### Task to carry out
Where the data below begins, start retyping exactly, and end on the line with "Muslim customs. For", which is included; no picture goes in.

(Saved data entries)
-*-

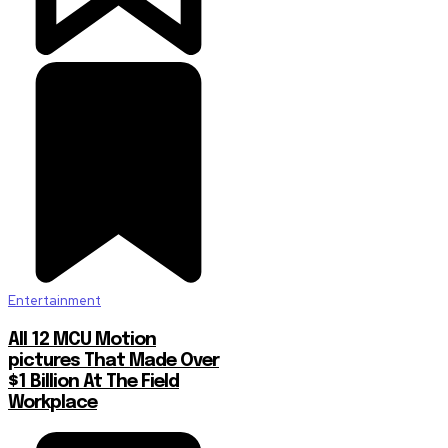
Entertainment
All 12 MCU Motion
pictures That Made Over
$1 Billion At The Field
Workplace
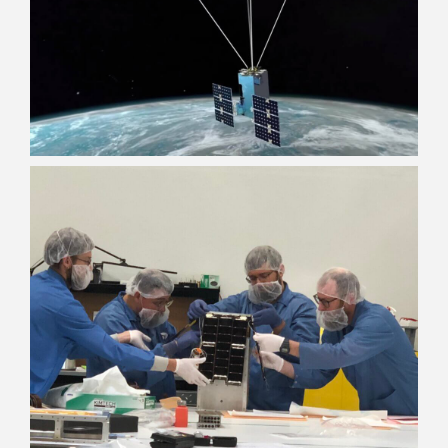
Dreamers
Pilots
Problem Solvers
Travelers
Disrupters
Teachers
Gear heads
Gamers
Math nerds
Kickball Champs
Foodies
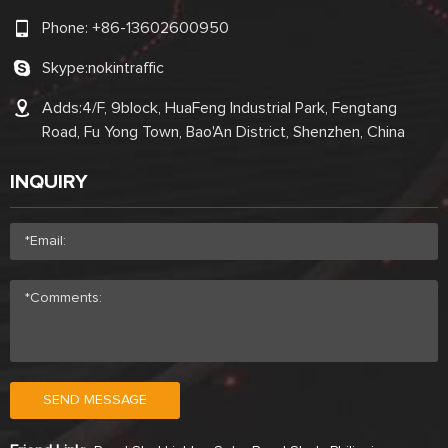
Phone:
+86-13602600950
Skype:
nokintraffic
Adds:4/F, 9block, HuaFeng Industrial Park, Fengtang
Road, Fu Yong Town, Bao'An District, Shenzhen, China
INQUIRY
SEND MESSAGE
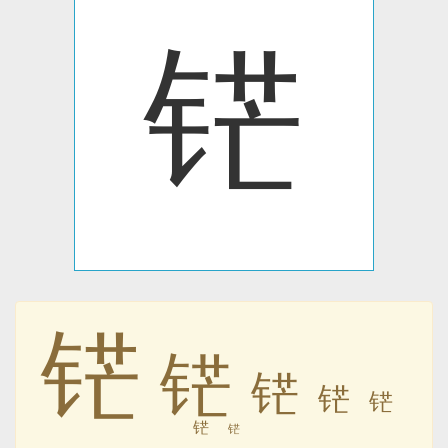
铓
铓
铓
铓
铓
铓
铓
铓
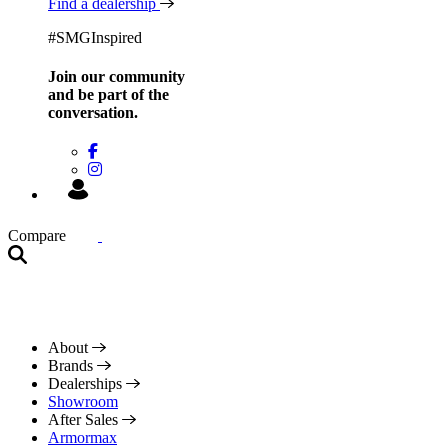
Find a dealership
#SMGInspired
Join our community
and be
part of the
conversation.
Compare
About
Brands
Dealerships
Showroom
After Sales
Armormax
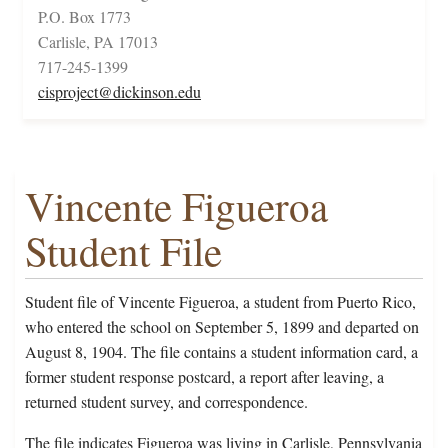
P.O. Box 1773
Carlisle, PA 17013
717-245-1399
cisproject@dickinson.edu
Vincente Figueroa
Student File
Student file of Vincente Figueroa, a student from Puerto Rico,
who entered the school on September 5, 1899 and departed on
August 8, 1904. The file contains a student information card, a
former student response postcard, a report after leaving, a
returned student survey, and correspondence.
The file indicates Figueroa was living in Carlisle, Pennsylvania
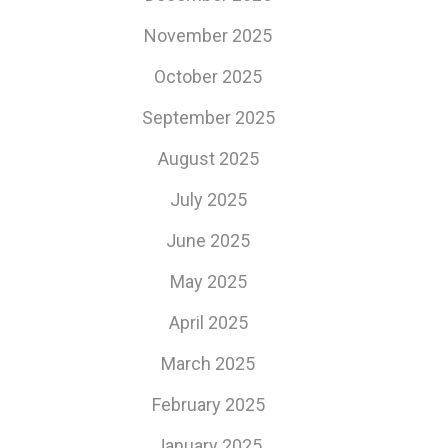
November 2025
October 2025
September 2025
August 2025
July 2025
June 2025
May 2025
April 2025
March 2025
February 2025
January 2025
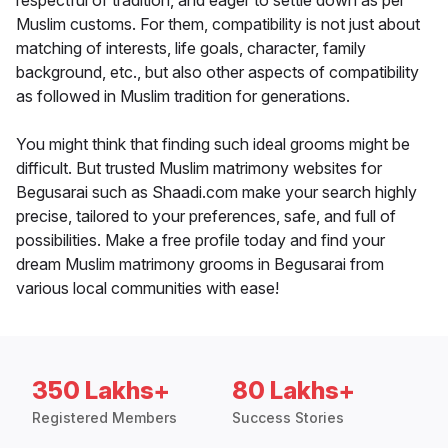
respectful of tradition, and eager to settle down as per
Muslim customs. For them, compatibility is not just about
matching of interests, life goals, character, family
background, etc., but also other aspects of compatibility
as followed in Muslim tradition for generations.
You might think that finding such ideal grooms might be
difficult. But trusted Muslim matrimony websites for
Begusarai such as Shaadi.com make your search highly
precise, tailored to your preferences, safe, and full of
possibilities. Make a free profile today and find your
dream Muslim matrimony grooms in Begusarai from
various local communities with ease!
350 Lakhs+
80 Lakhs+
Registered Members
Success Stories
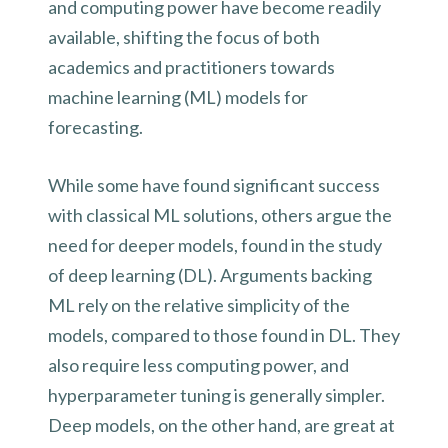
and computing power have become readily
available, shifting the focus of both
academics and practitioners towards
machine learning (ML) models for
forecasting.
While some have found significant success
with classical ML solutions, others argue the
need for deeper models, found in the study
of deep learning (DL). Arguments backing
ML rely on the relative simplicity of the
models, compared to those found in DL. They
also require less computing power, and
hyperparameter tuning is generally simpler.
Deep models, on the other hand, are great at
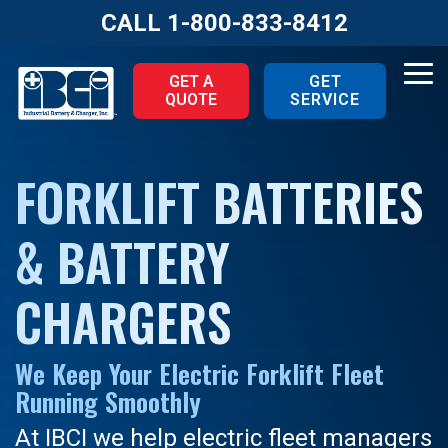
Skip
CALL
1-800-833-8412
to
the
main
Tog
GET A
GET
content.
QUOTE
SERVICE
Me
FORKLIFT BATTERIES
& BATTERY
CHARGERS
We Keep Your Electric Forklift Fleet
Running Smoothly
At IBCI we help electric fleet managers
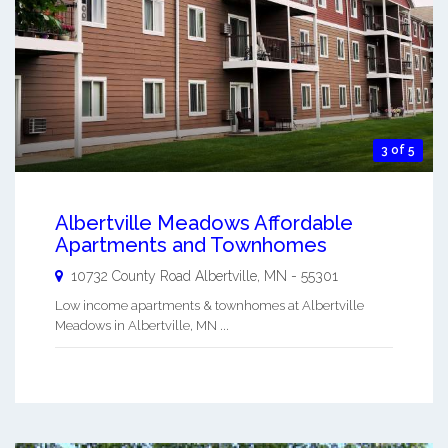
3 of 5
Albertville Meadows Affordable
Apartments and Townhomes
10732 County Road
Albertville
,
MN
-
55301
Low income apartments & townhomes at Albertville
Meadows in Albertville, MN ...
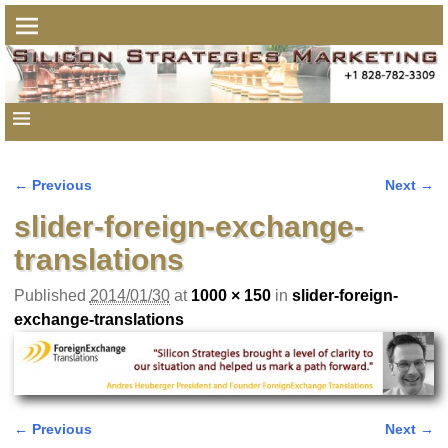
← Previous
Next →
Image navigation
slider-foreign-exchange-
translations
Published
2014/01/30
at
1000 × 150
in
slider-foreign-
exchange-translations
← Previous
Next →
Image navigation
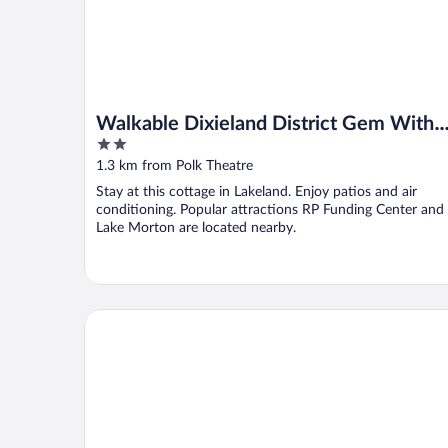
Walkable Dixieland District Gem With
2
Yard
out
1.3 km from Polk Theatre
of
Stay at this cottage in Lakeland. Enjoy patios and air
5
conditioning. Popular attractions RP Funding Center and
Lake Morton are located nearby.
Paramount Lakeside Inn & Suites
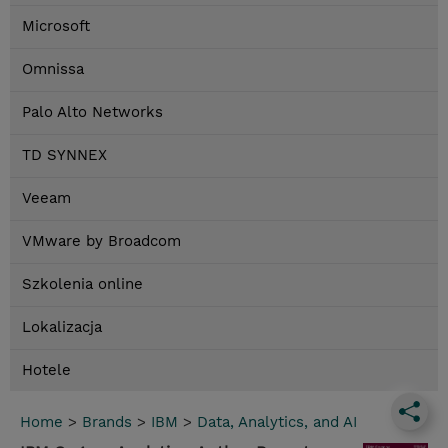
Microsoft
Omnissa
Palo Alto Networks
TD SYNNEX
Veeam
VMware by Broadcom
Szkolenia online
Lokalizacja
Hotele
Home
>
Brands
>
IBM
>
Data, Analytics, and AI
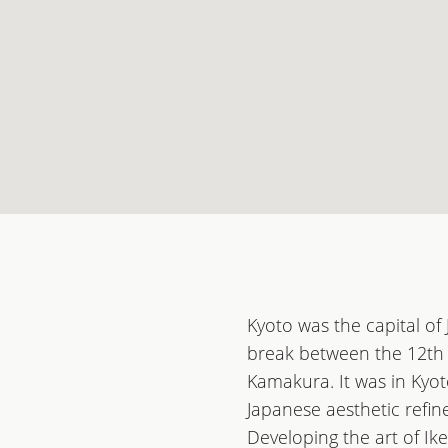
Kyoto was the capital of
break between the 12th 
Kamakura. It was in Kyot
Japanese aesthetic refine
Developing the art of Ik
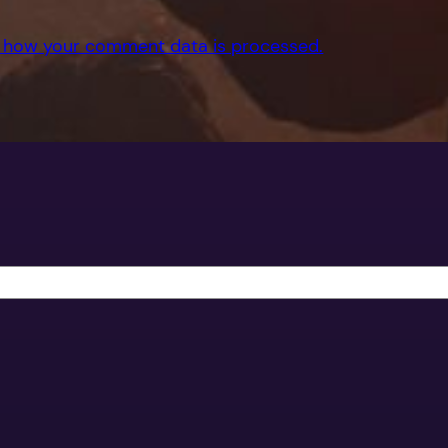
 how your comment data is processed.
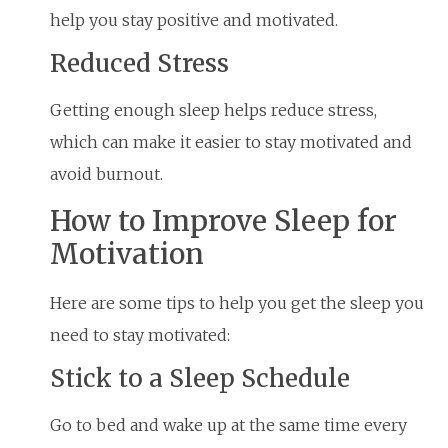
help you stay positive and motivated.
Reduced Stress
Getting enough sleep helps reduce stress,
which can make it easier to stay motivated and
avoid burnout.
How to Improve Sleep for
Motivation
Here are some tips to help you get the sleep you
need to stay motivated:
Stick to a Sleep Schedule
Go to bed and wake up at the same time every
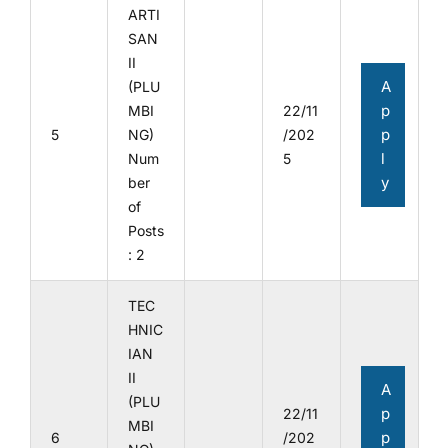
ARTI
SAN
II
A
(PLU
p
MBI
22/11
p
5
NG)
/202
l
Num
5
y
ber
of
Posts
: 2
TEC
HNIC
IAN
II
A
(PLU
p
22/11
MBI
p
6
/202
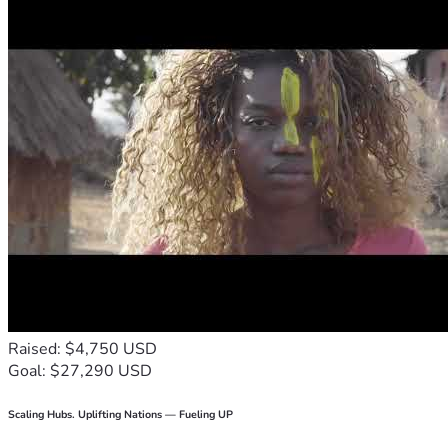
Raised: $4,750 USD
Goal: $27,290 USD
Scaling Hubs. Uplifting Nations — Fueling UP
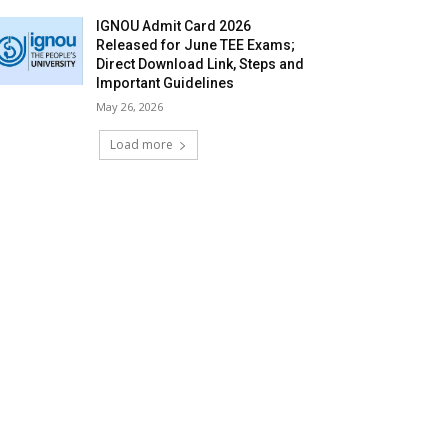
IGNOU Admit Card 2026
Released for June TEE Exams;
Direct Download Link, Steps and
Important Guidelines
May 26, 2026
Load more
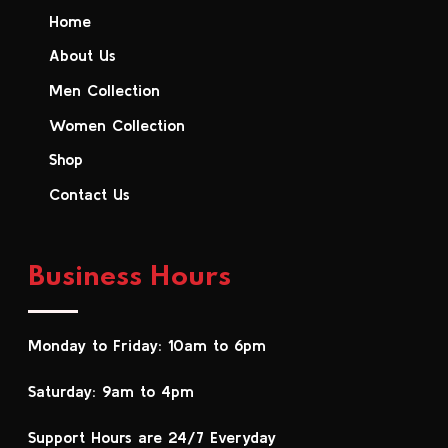
Home
About Us
Men Collection
Women Collection
Shop
Contact Us
Business Hours
Monday to Friday: 10am to 6pm
Saturday: 9am to 4pm
Support Hours are 24/7 Everyday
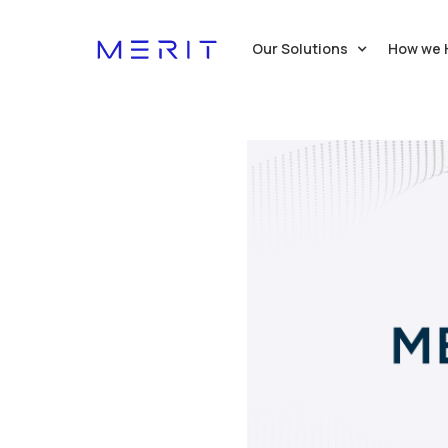
Our Solutions
How we 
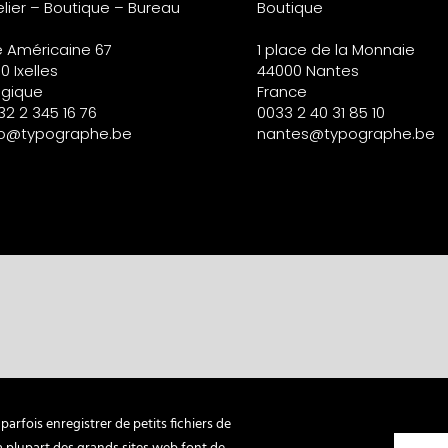
elier – Boutique – Bureau
Boutique
e Américaine 67
1 place de la Monnaie
0 Ixelles
44000 Nantes
lgique
France
32 2 345 16 76
0033 2 40 31 85 10
fo@typographe.be
nantes@typographe.be
arfois enregistrer de petits fichiers de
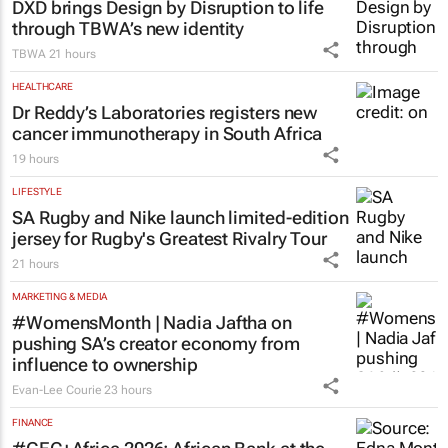
Saving Grace Education
2 days
MARKETING & MEDIA
DXD brings Design by Disruption to life
through TBWA’s new identity
TBWA
21 hours
HEALTHCARE
Dr Reddy’s Laboratories registers new
cancer immunotherapy in South Africa
19 hours
LIFESTYLE
SA Rugby and Nike launch limited-edition
jersey for Rugby's Greatest Rivalry Tour
21 hours
MARKETING & MEDIA
#WomensMonth | Nadia Jaftha on
pushing SA’s creator economy from
influence to ownership
Evan-Lee Courie
23 hours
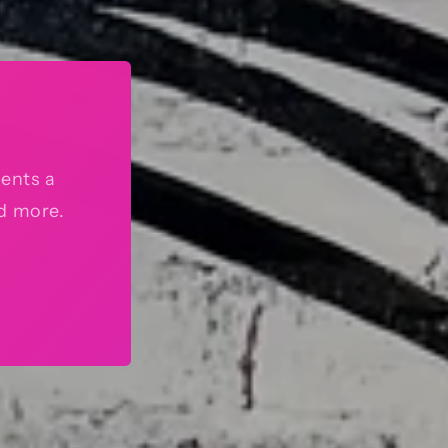
sents a
nd more.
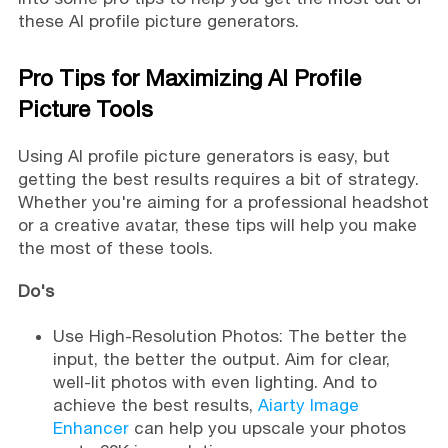
these AI profile picture generators.
Pro Tips for Maximizing AI Profile
Picture Tools
Using AI profile picture generators is easy, but
getting the best results requires a bit of strategy.
Whether you're aiming for a professional headshot
or a creative avatar, these tips will help you make
the most of these tools.
Do's
Use High-Resolution Photos: The better the
input, the better the output. Aim for clear,
well-lit photos with even lighting. And to
achieve the best results,
Aiarty Image
Enhancer
can help you upscale your photos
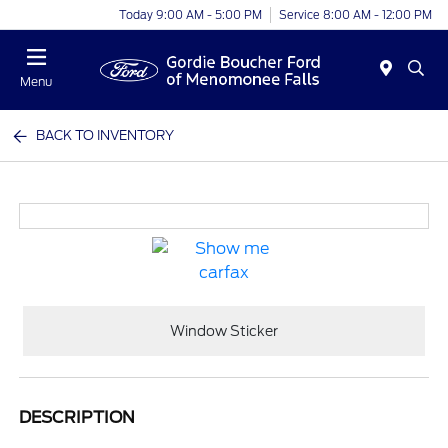
Today 9:00 AM - 5:00 PM
Service 8:00 AM - 12:00 PM
Menu
BACK TO INVENTORY
Window Sticker
DESCRIPTION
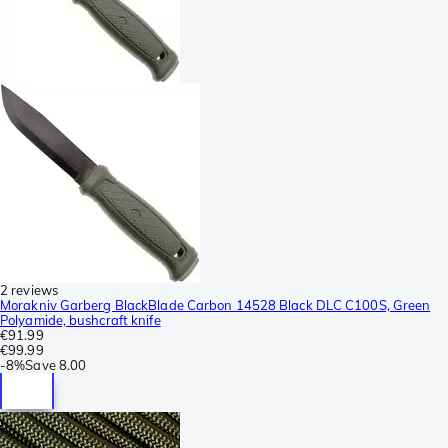
2 reviews
Morakniv Garberg BlackBlade Carbon 14528 Black DLC C100S, Green
Polyamide, bushcraft knife
€91.99
€99.99
-
8%
Save
8.00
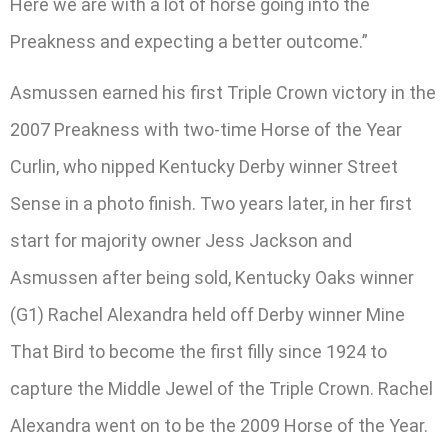
Here we are with a lot of horse going into the
Preakness and expecting a better outcome.”
Asmussen earned his first Triple Crown victory in the
2007 Preakness with two-time Horse of the Year
Curlin, who nipped Kentucky Derby winner Street
Sense in a photo finish. Two years later, in her first
start for majority owner Jess Jackson and
Asmussen after being sold, Kentucky Oaks winner
(G1) Rachel Alexandra held off Derby winner Mine
That Bird to become the first filly since 1924 to
capture the Middle Jewel of the Triple Crown. Rachel
Alexandra went on to be the 2009 Horse of the Year.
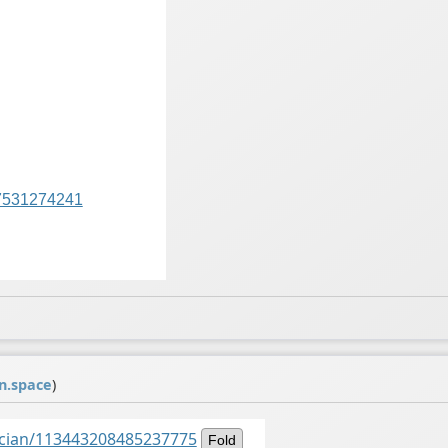
7531274241
n.space
)
ancian/113443208485237775
Fold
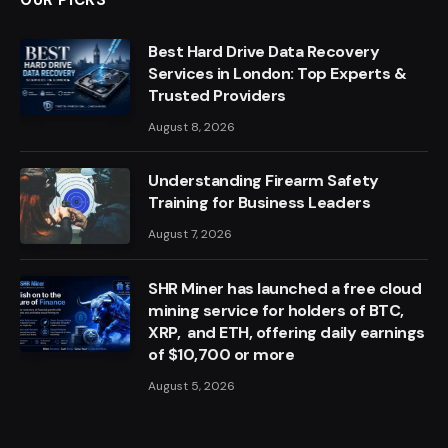
Best Hard Drive Data Recovery
Services in London: Top Experts &
Trusted Providers
August 8, 2026
Understanding Firearm Safety
Training for Business Leaders
August 7, 2026
SHR Miner has launched a free cloud
mining service for holders of BTC,
XRP, and ETH, offering daily earnings
of $10,700 or more
August 5, 2026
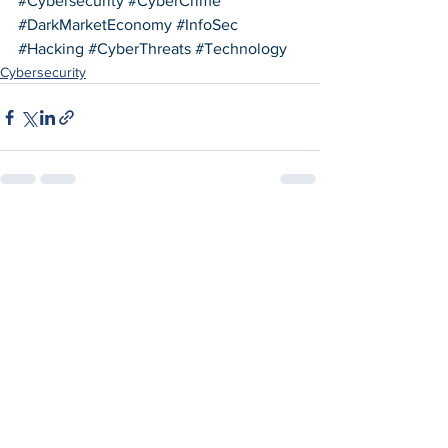
#Cybersecurity
#CyberCrime
#DarkMarketEconomy
#InfoSec
#Hacking
#CyberThreats
#Technology
Cybersecurity
See All
Recent Posts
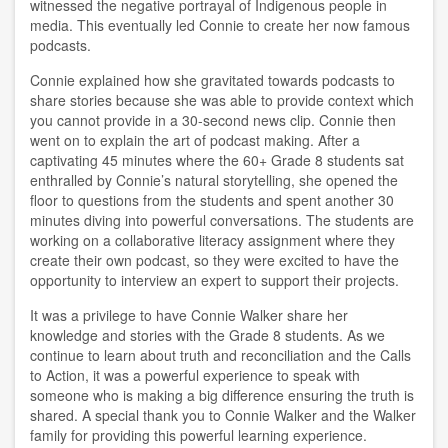
witnessed the negative portrayal of Indigenous people in
media. This eventually led Connie to create her now famous
podcasts.
Connie explained how she gravitated towards podcasts to
share stories because she was able to provide context which
you cannot provide in a 30-second news clip. Connie then
went on to explain the art of podcast making. After a
captivating 45 minutes where the 60+ Grade 8 students sat
enthralled by Connie’s natural storytelling, she opened the
floor to questions from the students and spent another 30
minutes diving into powerful conversations. The students are
working on a collaborative literacy assignment where they
create their own podcast, so they were excited to have the
opportunity to interview an expert to support their projects.
It was a privilege to have Connie Walker share her
knowledge and stories with the Grade 8 students. As we
continue to learn about truth and reconciliation and the Calls
to Action, it was a powerful experience to speak with
someone who is making a big difference ensuring the truth is
shared. A special thank you to Connie Walker and the Walker
family for providing this powerful learning experience.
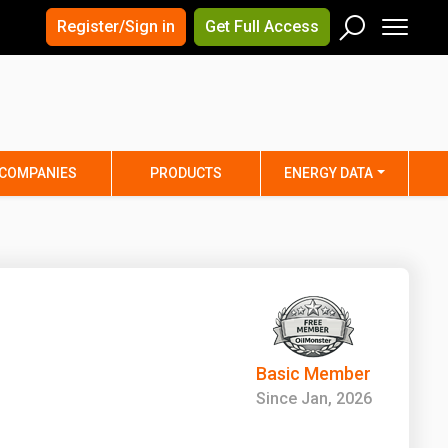
×
×
Register/Sign in
Get Full Access
Men
Search
Arizona
Arkansas
Connecticut
Delaware
Hawaii
Idaho
COMPANIES
PRODUCTS
ENERGY DATA
Iowa
Kansas
Maine
Maryland
Minnesota
Mississippi
Nebraska
Nevada
y
New Mexico
New York
ta
Ohio
Oklahoma
Basic Member
ia
Rhode Island
South Carolina
Since Jan, 2026
Texas
Utah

-*-

### Response area
Entertainment
All 12 MCU Motion
pictures That Made Over
$1 Billion At The Field
Workplace
Dreamers
Pilots
Problem Solvers
Travelers
Disrupters
Teachers
Gear heads
Gamers
Math nerds
Kickball Champs
Foodies
Phone:
+86-13602600950
Skype:
nokintraffic
Adds:4/F, 9block, HuaFeng Industrial Park, Fengtang
Road, Fu Yong Town, Bao'An District, Shenzhen, China
INQUIRY
SEND MESSAGE
铓
铓
铓
铓
铓
铓
铓
铓
Find a dealership
#SMGInspired
Join our community
and be
part of the
conversation.
Compare
About
Brands
Dealerships
Showroom
After Sales
Armormax
P.O. Box 1773
Carlisle, PA 17013
717-245-1399
cisproject@dickinson.edu
Vincente Figueroa
Student File
Student file of Vincente Figueroa, a student from Puerto Rico,
who entered the school on September 5, 1899 and departed on
August 8, 1904. The file contains a student information card, a
former student response postcard, a report after leaving, a
returned student survey, and correspondence.
The file indicates Figueroa was living in Carlisle, Pennsylvania
November 2025
October 2025
September 2025
August 2025
July 2025
June 2025
May 2025
April 2025
March 2025
February 2025
January 2025
respectful of tradition, and eager to settle down as per
Muslim customs. For them, compatibility is not just about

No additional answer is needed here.